Google Cloud Dataproc

Warning

DSS does not officially support Google Cloud Dataproc. Integration is provided on a best-effort basis.

DSS has been succesfully tested on Google Cloud Dataproc 1.2

Security

  • Multi-user security is not supported on Dataproc
  • While DSS should be able to connect to a Dataproc cluster that is Kerberos-secure, this kind of deployment has not been validated. Deploying Kerberos security on a Dataproc cluster is a fully manual and complex operation

Known limitations

  • The Spark-Scala notebook cannot be used. Pyspark notebook is supported.

Connecting DSS to Cloud Dataproc

DSS running on one of the cluster nodes

You can install DSS on one of the Dataproc cluster nodes. In that case, you don’t require any specific additional steps, just follow the regular Hadoop installation steps

Warning

Cloud Dataproc cluster nodes are volatile and only have volatile disks by default. Installing DSS on these volatile disks mean that you will lose all work in DSS if your cluster is stopped, or if your cluster node restarts for any reason.

You must manually attach a GCE persistent disk to the cluster node and install DSS on this PD. After restart of the cluster, you’ll need to reattach the PD to a node of the new cluster, rerun Hadoop integration and restart DSS from here.
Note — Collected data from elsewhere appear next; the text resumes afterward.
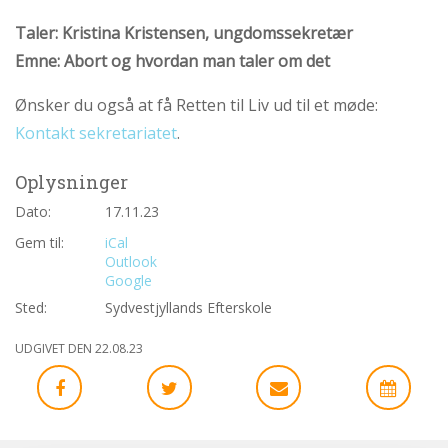
abort
Taler: Kristina Kristensen, ungdomssekretær
2.7:
Pro
Emne: Abort og hvordan man taler om det
Life
internationalt
Ønsker du også at få Retten til Liv ud til et møde:
2.8:
Nyhedsbrev
Kontakt sekretariatet
.
3.0:
Nyheder
Oplysninger
4.0:
Webshop
Dato:
17.11.23
Gem til:
iCal
Outlook
Google
Sted:
Sydvestjyllands Efterskole
UDGIVET DEN 22.08.23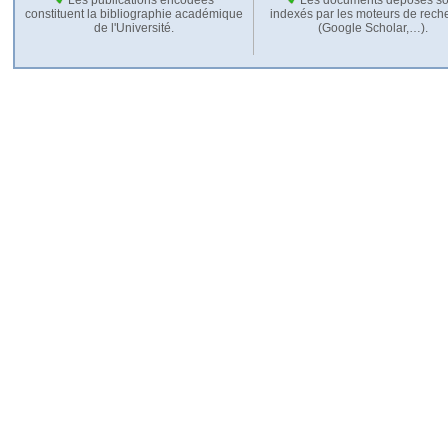
constituent la bibliographie académique
indexés par les moteurs de rech
de l'Université.
(Google Scholar,…).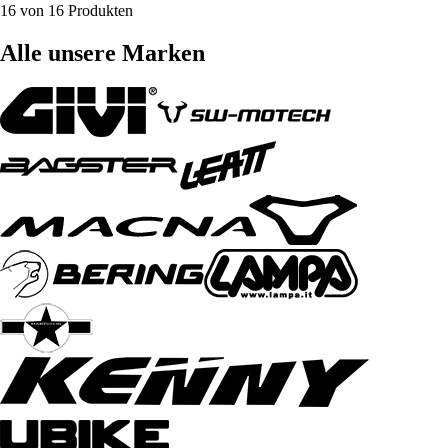
16 von 16 Produkten
Alle unsere Marken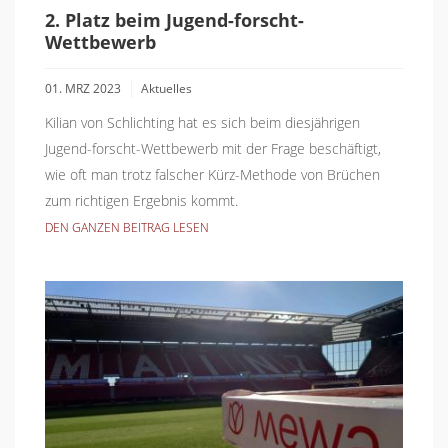
2. Platz beim Jugend-forscht-
Wettbewerb
01. MRZ 2023
Aktuelles
Kilian von Schlichting hat es sich beim diesjährigen
Jugend-forscht-Wettbewerb mit der Frage beschäftigt,
wie oft man trotz falscher Kürz-Methode von Brüchen
zum richtigen Ergebnis kommt.
DEN GANZEN BEITRAG LESEN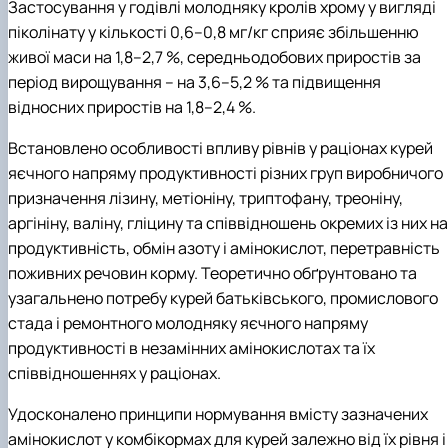
Застосування у годівлі молодняку кролів хрому у вигляді
піколінату у кількості 0,6–0,8 мг/кг сприяє збільшенню
живої маси на 1,8–2,7 %, середньодобових приростів за
період вирощування – на 3,6–5,2 % та підвищення
відносних приростів на 1,8–2,4 %.
Встановлено особливості впливу рівнів у раціонах курей
яєчного напряму продуктивності різних груп виробничого
призначення лізину, метіоніну, триптофану, треоніну,
аргініну, валіну, гліцину та співвідношень окремих із них на
продуктивність, обмін азоту і амінокислот, перетравність
поживних речовин корму. Теоретично обґрунтовано та
узагальнено потребу курей батьківського, промислового
стада і ремонтного молодняку яєчного напряму
продуктивності в незамінних амінокислотах та їх
співвідношеннях у раціонах.
Удосконалено принципи нормування вмісту зазначених
амінокислот у комбікормах для курей залежно від їх рівня і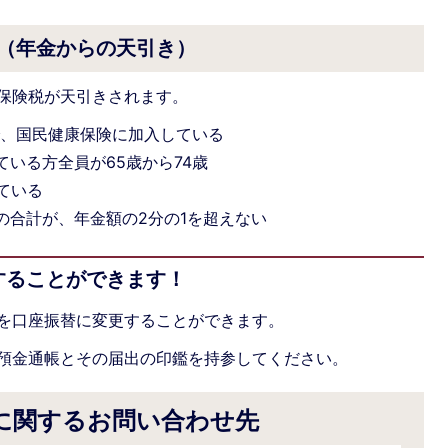
（年金からの天引き）
保険税が天引きされます。
で、国民健康保険に加入している
いる方全員が65歳から74歳
ている
の合計が、年金額の2分の1を超えない
することができます！
を口座振替に変更することができます。
預金通帳とその届出の印鑑を持参してください。
に関するお問い合わせ先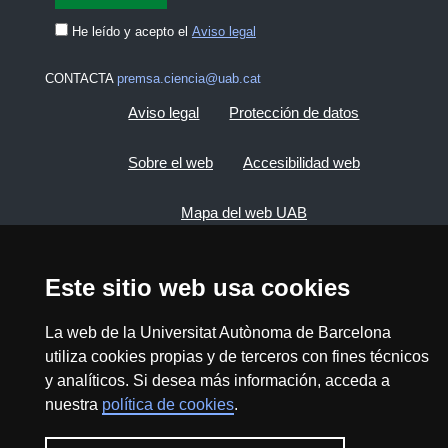
He leído y acepto el
Aviso legal
CONTACTA
premsa.ciencia@uab.cat
Aviso legal
Protección de datos
Sobre el web
Accesibilidad web
Mapa del web UAB
2026 Divulga UAB - Commons Reconocimiento -
Este sitio web usa cookies
No Comercial (CC BY NC) - ISSN: 2014-6388
View low-bandwidth version
La web de la Universitat Autònoma de Barcelona
utiliza cookies propias y de terceros con fines técnicos
y analíticos. Si desea más información, acceda a
nuestra
política de cookies
.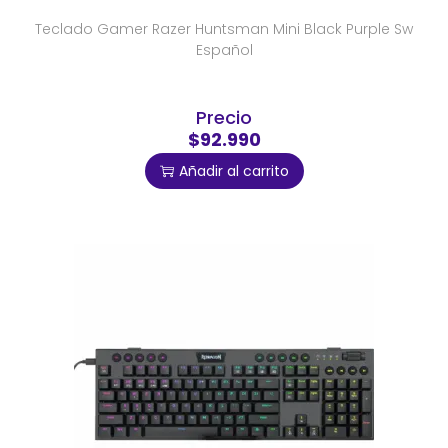
Teclado Gamer Razer Huntsman Mini Black Purple Sw
Español
Precio
$92.990
Añadir al carrito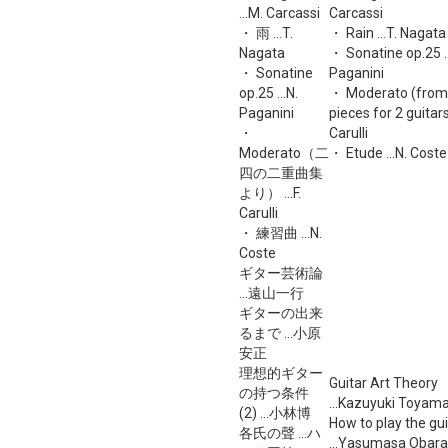
...M. Carcassi
Carcassi
・ 雨 ...T.
・ Rain ...T. Nagata
Nagata
・ Sonatine op.25 ..
・ Sonatine
Paganini
op.25 ...N.
・ Moderato (from
Paganini
pieces for 2 guitars) 
・
Carulli
Moderato（二
・ Etude ...N. Coste
四の二重曲集
より） ...F.
Carulli
・ 練習曲 ...N.
Coste
ギター芸術論
...遠山一行
ギターの出来
るまで ...小原
安正
理想的ギター
Guitar Art Theory
の持つ条件
...Kazuyuki Toyam
(2) ...小林博
How to play the gui
各氏の聲 ...ハ
...Yasumasa Obara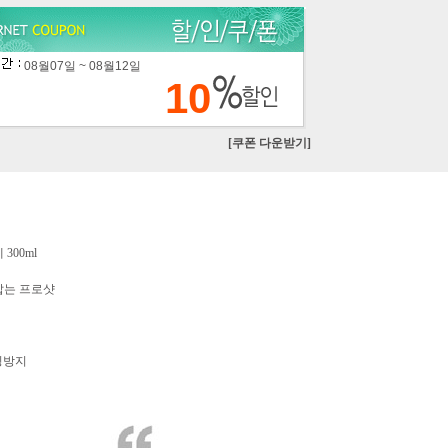
08월07일 ~ 08월12일
10
[쿠폰 다운받기]
300ml
잡는 프로샷
빙방지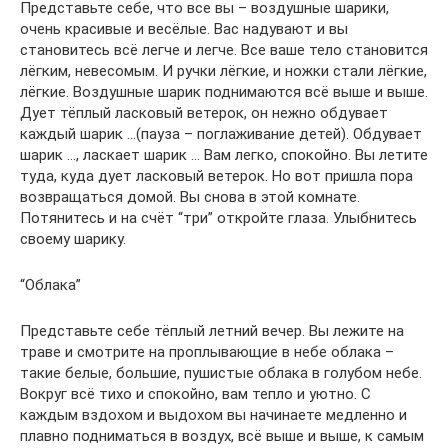
Представьте себе, что все вы – воздушные шарики,
очень красивые и весёлые. Вас надувают и вы
становитесь всё легче и легче. Все ваше тело становится
лёгким, невесомым. И ручки лёгкие, и ножки стали лёгкие,
лёгкие. Воздушные шарик поднимаются всё выше и выше.
Дует тёплый ласковый ветерок, он нежно обдувает
каждый шарик …(пауза – поглаживание детей). Обдувает
шарик …, ласкает шарик … Вам легко, спокойно. Вы летите
туда, куда дует ласковый ветерок. Но вот пришла пора
возвращаться домой. Вы снова в этой комнате.
Потянитесь и на счёт “три” откройте глаза. Улыбнитесь
своему шарику.
“Облака”
Представьте себе тёплый летний вечер. Вы лежите на
траве и смотрите на проплывающие в небе облака –
такие белые, большие, пушистые облака в голубом небе.
Вокруг всё тихо и спокойно, вам тепло и уютно. С
каждым вздохом и выдохом вы начинаете медленно и
плавно подниматься в воздух, всё выше и выше, к самым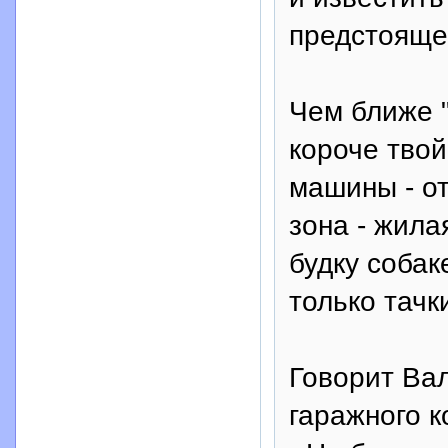
предстояще
Чем ближе "
короче твой
машины - от
зона - жила
будку собак
только тачк
Говорит Ва
гаражного к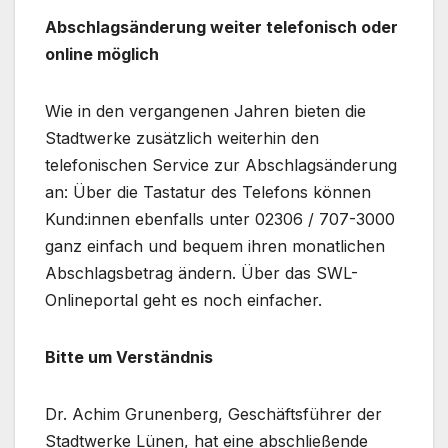
Abschlagsänderung weiter telefonisch oder
online möglich
Wie in den vergangenen Jahren bieten die
Stadtwerke zusätzlich weiterhin den
telefonischen Service zur Abschlagsänderung
an: Über die Tastatur des Telefons können
Kund:innen ebenfalls unter 02306 / 707-3000
ganz einfach und bequem ihren monatlichen
Abschlagsbetrag ändern. Über das SWL-
Onlineportal geht es noch einfacher.
Bitte um Verständnis
Dr. Achim Grunenberg, Geschäftsführer der
Stadtwerke Lünen, hat eine abschließende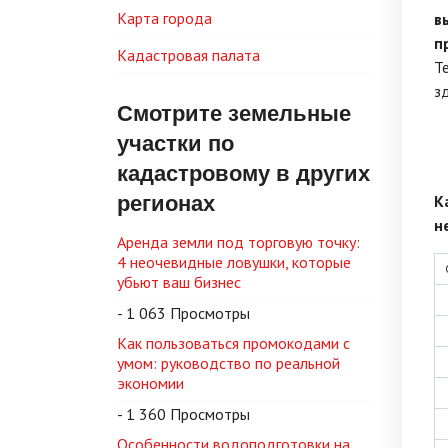
Карта города
в
п
Кадастровая палата
Т
з
Смотрите земельные
участки по
кадастровому в других
регионах
К
н
Аренда земли под торговую точку:
4 неочевидные ловушки, которые
убьют ваш бизнес
- 1 063 Просмотры
Как пользоваться промокодами с
умом: руководство по реальной
экономии
- 1 360 Просмотры
Особенности водоподготовки на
DSS outside of the cluster

Warning

This deployment mode has not been tested by DSS.

DSS can be deployed on a regular GCE instance, not part of the Dataproc cluster itself. This kind of deployment is called an “edge node” deployment. It requires copying Dataproc libraries and cluster configuration from the cluster master to the GCE instance running DSS.

This operation is not documented by Google nor supported by Dataiku.